Likewise, the retailers that are expected to lead in third-quarter results in the weeks ahead are the ones playing well into the downward trending part of the K economy, including the massive Walmart Inc., which expects to produce adjusted profits of $4.8 billion for the quarter, and off-price giant TJX Cos. Inc.
Karabus said the companies that are the “sharpest,” including Walmart and TJX, but also Costco and Burlington, “are attracting both the people who don’t have a lot of wiggle room financially [and] the affluent who are saying, ‘I want to save on basics and commodities, and I’ll spend extra on the uniqueness of high-value stuff like Ralph or Tapestry or Hermès or whatever the case is.”
While the stock market is current near its high — despite questions around tariffs — investors are particularly rewarding the ability to sell into both sides of the K economy.
Karabus pointed to the price-to-earnings ratios as a guide.
Walmart’s PE ratio, for instance, sits at 38, and TJX is at 33.
“Those are better than Google,” Karabus said. “The investors are saying, ‘We have faith that those guys are going to always be winners because they have sharp value, they have what consumers want, and they allow you to live better. And they have brands that you can trust and they have locations that are unbelievable. I’m going to make my bets on them.’”
Being in the right part of the market certainly helps make for a good performance — but the real trick seems to be getting there in the first place and being ready to connect with shoppers.
Michael Prendergast, managing director in Alvarez & Marsal’s consumer and retail group, said it’s “not really surprising” that companies like Ralph Lauren, Tapestry, Walmart and TJX are doing so well.

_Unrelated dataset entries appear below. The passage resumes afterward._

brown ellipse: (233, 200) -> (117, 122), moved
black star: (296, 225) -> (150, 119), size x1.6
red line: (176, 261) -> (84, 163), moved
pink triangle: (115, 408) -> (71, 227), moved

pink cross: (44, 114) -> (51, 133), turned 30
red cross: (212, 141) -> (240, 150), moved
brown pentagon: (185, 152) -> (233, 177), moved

“They’ve kind of doubled down on their success attributes and really gone after those and it’s working,” Prendergast said. “These companies are in a position of strength because they’ve put themselves in a position of strength.”

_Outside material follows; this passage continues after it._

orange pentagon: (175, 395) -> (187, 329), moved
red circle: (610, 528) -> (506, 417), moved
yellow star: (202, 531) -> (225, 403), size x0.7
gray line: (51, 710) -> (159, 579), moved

He pointed to Ralph, which under chief executive officer Patrice Louvet has been steadily refining its brand and moving its image upscale.
“They’re a terrific template for success,” Prendergast said. “They made a long-term decision strategically going back five years or so to clean up their distribution, refocus on design and products and refocus and double down on marketing. It’s taken a bit to get there. They had to take a couple steps back to get quite a few steps forward, and I think incrementally they’ve been doing better and better and better.
“This season specifically, it’s like an exponential result where product is great, business is great, the marketing is fantastic,” he said
Likewise, TJX — parent to the massive TJ Maxx and Marshalls off-price businesses — has stuck to what works well for them, strengthened that and picked up share from moderate department stores, like Kohl’s Corp.
“They’ve just done an amazing job of exponentially increasing their revenue and profit and their presence, their size is absolutely remarkable,” Prendergast said of TJX.
“When you look at the tens of billions of dollars that they’re doing, it’s really a testament to a very long-term approach,” he said. “Their strategy has not changed in 25 years. It’s the exact same strategy. They’ve just gotten so good at it and continued to accelerate their diligence and strength internally.”
To win, or catch up, it seems like everybody else is going to have to figure out where they really connect with consumers and double or triple down.